*Task directions*. Once the line containing "Bibliografía" is found in the entries below, restate it and each following line word for word, stopping after the line containing "Kundenservice".

### The input

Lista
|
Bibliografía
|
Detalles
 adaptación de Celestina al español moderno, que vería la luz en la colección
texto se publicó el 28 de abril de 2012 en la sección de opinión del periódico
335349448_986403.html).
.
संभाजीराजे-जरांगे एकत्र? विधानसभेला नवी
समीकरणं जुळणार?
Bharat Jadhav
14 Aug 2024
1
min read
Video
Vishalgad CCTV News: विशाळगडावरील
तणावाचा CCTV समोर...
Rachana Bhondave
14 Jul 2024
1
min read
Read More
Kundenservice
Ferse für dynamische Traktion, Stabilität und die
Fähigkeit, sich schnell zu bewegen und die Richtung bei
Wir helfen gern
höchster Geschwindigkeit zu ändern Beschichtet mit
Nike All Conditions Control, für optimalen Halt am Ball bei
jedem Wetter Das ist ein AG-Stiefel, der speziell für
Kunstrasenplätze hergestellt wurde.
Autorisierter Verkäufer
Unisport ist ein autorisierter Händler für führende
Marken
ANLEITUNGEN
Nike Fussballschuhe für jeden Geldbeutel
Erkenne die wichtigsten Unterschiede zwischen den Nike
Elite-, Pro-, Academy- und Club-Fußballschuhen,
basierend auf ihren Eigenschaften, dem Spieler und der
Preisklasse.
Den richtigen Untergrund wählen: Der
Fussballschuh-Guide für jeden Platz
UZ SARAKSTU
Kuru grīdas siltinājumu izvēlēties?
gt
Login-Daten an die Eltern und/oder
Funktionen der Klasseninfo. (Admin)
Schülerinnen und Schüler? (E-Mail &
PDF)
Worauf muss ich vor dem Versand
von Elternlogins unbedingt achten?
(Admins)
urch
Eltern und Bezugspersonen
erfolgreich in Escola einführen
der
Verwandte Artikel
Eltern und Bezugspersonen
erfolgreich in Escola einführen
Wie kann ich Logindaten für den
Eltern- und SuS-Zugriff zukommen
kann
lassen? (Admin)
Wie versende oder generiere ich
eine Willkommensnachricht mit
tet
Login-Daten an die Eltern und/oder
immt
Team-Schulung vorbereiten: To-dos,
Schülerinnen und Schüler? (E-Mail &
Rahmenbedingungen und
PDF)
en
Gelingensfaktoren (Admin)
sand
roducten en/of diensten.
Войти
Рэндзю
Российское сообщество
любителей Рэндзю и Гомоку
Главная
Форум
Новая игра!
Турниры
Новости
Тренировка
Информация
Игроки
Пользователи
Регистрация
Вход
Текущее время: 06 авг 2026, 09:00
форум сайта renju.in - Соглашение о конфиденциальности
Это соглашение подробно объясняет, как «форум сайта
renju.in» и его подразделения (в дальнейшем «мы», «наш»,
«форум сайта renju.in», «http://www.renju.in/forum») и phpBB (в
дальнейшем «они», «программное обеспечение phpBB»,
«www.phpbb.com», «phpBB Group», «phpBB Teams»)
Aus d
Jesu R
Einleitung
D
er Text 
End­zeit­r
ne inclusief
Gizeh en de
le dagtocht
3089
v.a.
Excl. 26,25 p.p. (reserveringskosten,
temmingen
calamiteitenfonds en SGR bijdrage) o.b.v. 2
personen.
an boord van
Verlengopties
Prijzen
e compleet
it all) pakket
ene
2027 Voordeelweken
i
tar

######

*Written solution*.
Bibliografía
|
Detalles
 adaptación de Celestina al español moderno, que vería la luz en la colección
texto se publicó el 28 de abril de 2012 en la sección de opinión del periódico
335349448_986403.html).
.
संभाजीराजे-जरांगे एकत्र? विधानसभेला नवी
समीकरणं जुळणार?
Bharat Jadhav
14 Aug 2024
1
min read
Video
Vishalgad CCTV News: विशाळगडावरील
तणावाचा CCTV समोर...
Rachana Bhondave
14 Jul 2024
1
min read
Read More
Kundenservice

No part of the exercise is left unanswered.